The EU leaders agreed the common position at the meeting of the European Council in Brussels, which began on Thursday and is continuing on Friday.
Luxembourg's Prime Minister Xavier Bettel said that the common EU position would be presented to Turkish Prime Minister Ahmet Davutoglu on Friday.
At a meeting with Davutoglu last week, EU leaders agreed in principle to step up cooperation with Turkey in stemming the migrant flow from Turkey into Europe, with the deal to be finalised at this week's European Council.
Apart from the implementation of the EU-Turkey Action Plan, the EU leaders also agreed on the full application of the Schengen Borders Code, closure of the Western Balkan migrant route and reinforcement of humanitarian assistance to Greece.
The so-called “one-in, one-out” deal, which was agreed in principle last week, foresees the return of all migrants traveling to Greece from Turkey.

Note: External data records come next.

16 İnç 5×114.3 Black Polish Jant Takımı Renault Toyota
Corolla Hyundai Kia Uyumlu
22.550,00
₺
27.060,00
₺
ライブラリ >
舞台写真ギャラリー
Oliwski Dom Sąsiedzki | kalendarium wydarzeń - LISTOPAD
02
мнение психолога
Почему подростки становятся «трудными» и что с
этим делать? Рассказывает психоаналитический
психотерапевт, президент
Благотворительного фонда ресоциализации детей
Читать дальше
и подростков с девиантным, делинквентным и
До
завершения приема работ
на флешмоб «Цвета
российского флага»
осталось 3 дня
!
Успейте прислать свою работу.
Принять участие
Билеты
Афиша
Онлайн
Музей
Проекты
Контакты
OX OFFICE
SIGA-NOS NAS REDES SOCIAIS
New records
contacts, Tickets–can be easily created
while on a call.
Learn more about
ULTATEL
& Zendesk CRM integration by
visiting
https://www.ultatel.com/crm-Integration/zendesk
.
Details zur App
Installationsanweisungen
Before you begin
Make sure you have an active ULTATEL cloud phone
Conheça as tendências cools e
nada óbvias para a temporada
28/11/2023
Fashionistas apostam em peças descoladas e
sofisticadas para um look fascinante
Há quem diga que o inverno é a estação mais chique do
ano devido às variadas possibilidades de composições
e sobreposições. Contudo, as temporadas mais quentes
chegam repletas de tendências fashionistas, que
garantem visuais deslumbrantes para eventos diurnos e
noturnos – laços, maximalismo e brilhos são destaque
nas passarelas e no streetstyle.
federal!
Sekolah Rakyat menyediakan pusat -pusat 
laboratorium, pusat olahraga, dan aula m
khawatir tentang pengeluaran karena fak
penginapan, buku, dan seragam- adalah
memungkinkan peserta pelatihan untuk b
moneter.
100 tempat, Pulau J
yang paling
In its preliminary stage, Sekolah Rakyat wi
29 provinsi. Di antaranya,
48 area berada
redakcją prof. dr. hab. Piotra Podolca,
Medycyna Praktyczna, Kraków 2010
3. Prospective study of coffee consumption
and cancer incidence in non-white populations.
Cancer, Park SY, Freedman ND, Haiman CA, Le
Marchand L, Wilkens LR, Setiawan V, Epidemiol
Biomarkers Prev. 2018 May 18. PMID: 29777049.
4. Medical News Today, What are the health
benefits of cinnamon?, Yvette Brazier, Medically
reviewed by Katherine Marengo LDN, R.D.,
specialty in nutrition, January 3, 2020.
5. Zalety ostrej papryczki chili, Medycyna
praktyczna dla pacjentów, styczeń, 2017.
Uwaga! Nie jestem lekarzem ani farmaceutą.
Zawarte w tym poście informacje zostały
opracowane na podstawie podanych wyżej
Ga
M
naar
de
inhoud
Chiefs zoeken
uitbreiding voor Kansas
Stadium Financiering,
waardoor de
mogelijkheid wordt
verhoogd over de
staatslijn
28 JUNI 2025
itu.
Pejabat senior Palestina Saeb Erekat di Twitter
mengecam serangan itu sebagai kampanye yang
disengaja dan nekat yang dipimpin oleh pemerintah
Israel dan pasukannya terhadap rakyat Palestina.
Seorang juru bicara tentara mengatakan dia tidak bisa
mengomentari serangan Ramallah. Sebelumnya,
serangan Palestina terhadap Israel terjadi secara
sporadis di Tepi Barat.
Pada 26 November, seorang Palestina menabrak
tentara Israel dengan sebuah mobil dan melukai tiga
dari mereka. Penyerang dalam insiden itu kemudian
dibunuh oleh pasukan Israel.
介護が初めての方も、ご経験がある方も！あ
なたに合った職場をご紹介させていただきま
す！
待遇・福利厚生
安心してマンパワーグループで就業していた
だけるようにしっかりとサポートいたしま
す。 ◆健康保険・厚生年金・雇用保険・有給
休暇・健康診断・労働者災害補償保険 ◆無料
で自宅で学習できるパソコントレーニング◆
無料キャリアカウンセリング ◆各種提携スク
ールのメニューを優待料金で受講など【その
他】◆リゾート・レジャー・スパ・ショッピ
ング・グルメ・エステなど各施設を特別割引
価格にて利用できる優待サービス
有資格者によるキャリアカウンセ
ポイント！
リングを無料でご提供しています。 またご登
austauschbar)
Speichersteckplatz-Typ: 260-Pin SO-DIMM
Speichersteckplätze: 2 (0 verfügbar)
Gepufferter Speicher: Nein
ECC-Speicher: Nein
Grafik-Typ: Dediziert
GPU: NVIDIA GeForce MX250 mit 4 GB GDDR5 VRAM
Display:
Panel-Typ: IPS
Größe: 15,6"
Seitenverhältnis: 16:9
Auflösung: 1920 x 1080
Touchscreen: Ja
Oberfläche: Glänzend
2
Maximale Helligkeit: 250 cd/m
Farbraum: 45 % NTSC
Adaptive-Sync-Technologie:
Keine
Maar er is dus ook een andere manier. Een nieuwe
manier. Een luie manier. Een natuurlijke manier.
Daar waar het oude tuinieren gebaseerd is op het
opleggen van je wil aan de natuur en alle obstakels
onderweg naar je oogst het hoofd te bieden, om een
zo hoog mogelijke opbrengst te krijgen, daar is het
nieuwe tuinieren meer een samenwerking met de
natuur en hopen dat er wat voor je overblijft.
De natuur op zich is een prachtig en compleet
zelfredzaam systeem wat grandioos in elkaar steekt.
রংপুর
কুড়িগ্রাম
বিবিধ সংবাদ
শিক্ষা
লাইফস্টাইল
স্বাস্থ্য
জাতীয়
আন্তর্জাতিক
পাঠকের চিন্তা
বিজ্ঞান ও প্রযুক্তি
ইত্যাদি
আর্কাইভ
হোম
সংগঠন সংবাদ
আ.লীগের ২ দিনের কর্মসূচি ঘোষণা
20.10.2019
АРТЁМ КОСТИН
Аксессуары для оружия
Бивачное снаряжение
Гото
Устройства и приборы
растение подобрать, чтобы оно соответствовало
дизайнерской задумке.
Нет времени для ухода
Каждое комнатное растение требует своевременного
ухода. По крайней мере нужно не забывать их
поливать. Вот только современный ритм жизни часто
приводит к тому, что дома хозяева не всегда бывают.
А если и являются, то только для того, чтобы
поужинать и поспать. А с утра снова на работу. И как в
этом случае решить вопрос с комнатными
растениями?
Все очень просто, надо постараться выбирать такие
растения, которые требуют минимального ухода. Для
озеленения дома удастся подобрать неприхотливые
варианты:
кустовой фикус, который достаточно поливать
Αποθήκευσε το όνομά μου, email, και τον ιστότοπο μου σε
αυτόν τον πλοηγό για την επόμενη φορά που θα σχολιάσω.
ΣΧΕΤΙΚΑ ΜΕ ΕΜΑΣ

For each Syrian returned to Turkey, another Syrian already in Turkey will be resettled in the EU.
In exchange for accepting the deal, the EU has proposed to double the financial aid it had previously promised to Turkey from EUR 3 B to EUR 6 B, accelerate the negotiations for Ankara's accession to the EU and provide Turkish citizens with vise-free access to countries from the Schengen Area.
After the first day of the European Council on Thursday, German Chancellor Angela Merkel noted that Turkey should meet international standards of protection for all migrants.
Merkel added that the legal resettlement of Syrian refugees from Turkey to the EU proposed by the deal could start several days after the first migrants are returned from Greece.
She said that the EU should have readiness to return migrants from Greece to Turkey rapidly in order to avoid a “pull factor” which could create a surge of migrants before the new system starts functioning.
Davutoglu has said that he will not accept Turkey becoming an “open prison” for migrants, while Hungarian Prime Minister Viktor Orban has hinted that he might veto the resettlement deal.